Fully matching sets of records of two many-to-many tables - tsql

I have Users, Positions and Licenses.
Relations are:
users may have many licenses
positions may require many licenses
So I can easily get license requirements per position(s) as well as effective licenses per user(s).
But I wonder what would be the best way to match the two sets? As logic goes user needs at least those licenses that are required by a certain position. May have more, but remaining are not relevant.
I would like to get results with users and eligible positions.
PersonID PositionID
1 1 -> user 1 is eligible to work on position 1
1 2 -> user 1 is eligible to work on position 2
2 1 -> user 2 is eligible to work on position 1
3 2 -> user 3 is eligible to work on position 2
4 ...
As you can see I need a result for all users, not a single one per call, which would make things much much easier.
There are actually 5 tables here:
create table Person ( PersonID, ...)
create table Position (PositionID, ...)
create table License (LicenseID, ...)
and relations
create table PersonLicense (PersonID, LicenseID, ...)
create table PositionLicense (PositionID, LicenseID, ...)
So basically I need to find positions that a particular person is licensed to work on. There's of course a much more complex problem here, because there are other factors, but the main objective is the same:
How do I match multiple records of one relational table to multiple records of the other. This could as well be described as an inner join per set of records and not per single record as it's usually done in TSQL.
I'm thinking of TSQL language constructs:
rowsets but I've never used them before and don't know how to use them anyway
intersect statements maybe although these probably only work over whole sets and not groups

Final solution (for future reference)
In the meantime while you fellow developers answered my question, this is something I came up with and uses CTEs and partitioning which can of course be used on SQL Server 2008 R2. I've never used result partitioning before so I had to learn something new (which is a plus altogether). Here's the code:
with CTEPositionLicense as (
select
PositionID,
LicenseID,
checksum_agg(LicenseID) over (partition by PositionID) as RequiredHash
from PositionLicense
)
select per.PersonID, pos.PositionID
from CTEPositionLicense pos
join PersonLicense per
on (per.LicenseID = pos.LicenseID)
group by pos.PositionID, pos.RequiredHash, per.PersonID
having pos.RequiredHash = checksum_agg(per.LicenseID)
order by per.PersonID, pos.PositionID;
So I made a comparison between these three techniques that I named as:
Cross join (by Andriy M)
Table variable (by Petar Ivanov)
Checksum - this one here (by Robert Koritnik, me)
Mine already orders results per person and position, so I also added the same to the other two to make return identical results.
Resulting estimated execution plan
Checksum: 7%
Table variable: 2% (table creation) + 9% (execution) = 11%
Cross join: 82%
I also changed Table variable version into a CTE version (instead of table variable a CTE was used) and removed order by at the end and compared their estimated execution plans. Just for reference CTE version 43% while original version had 53% (10% + 43%).

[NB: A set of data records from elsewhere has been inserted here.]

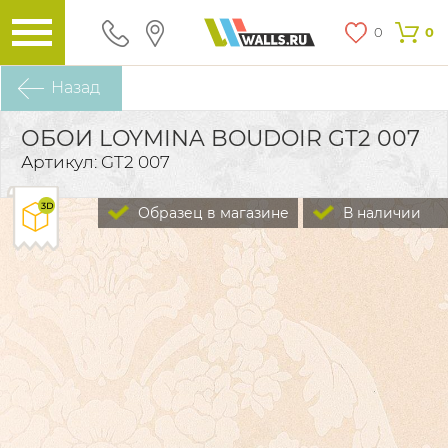
0
0
Назад
ОБОИ LOYMINA BOUDOIR GT2 007
Артикул: GT2 007
Образец в магазине
В наличии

One way to write this efficiently is to do a join of PositionLicences with PersonLicences on the licenceId. Then count the non nulls grouped by position and person and compare with the count of all licences for position - if equal than that person qualifies:
DECLARE #tmp TABLE(PositionId INT, LicenseCount INT)
INSERT INTO #tmp
SELECT PositionId as PositionId
COUNT(1) as LicenseCount
FROM PositionLicense
GROUP BY PositionId
SELECT per.PersonID, pos.PositionId
FROM PositionLicense as pos
INNER JOIN PersonLicense as per ON (pos.LicenseId = per.LicenseId)
GROUP BY t.PositionID, t.PersonId
HAVING COUNT(1) = (
SELECT LicenceCount FROM #tmp WHERE PositionId = t.PositionID
)

I would approach the problem like this:
Get all the (distinct) users from PersonLicense.
Cross join them with PositionLicense.
Left join the resulting set with PersonLicense using PersonID and LicenseID.
Group the results by PersonID and PositionID.
Filter out those (PersonID, PositionID) pairs where the number of licenses in PositionLicense does not match the number of those in PersonLicense.
And here's my implementation:
SELECT
u.PersonID,
pl.PositionID
FROM (SELECT DISTINCT PersonID FROM PersonLicense) u
CROSS JOIN PositionLicense pl
LEFT JOIN PersonLicense ul ON u.PersonID = ul.PersonID
AND pl.LicenseID = ul.LicenseID
GROUP BY
u.PersonID,
pl.PositionID
HAVING COUNT(pl.LicenseID) = COUNT(ul.LicenseID)

Related

Postgresql finding max transaction_id for each type giving duplicates (when it's not supposed to for PK)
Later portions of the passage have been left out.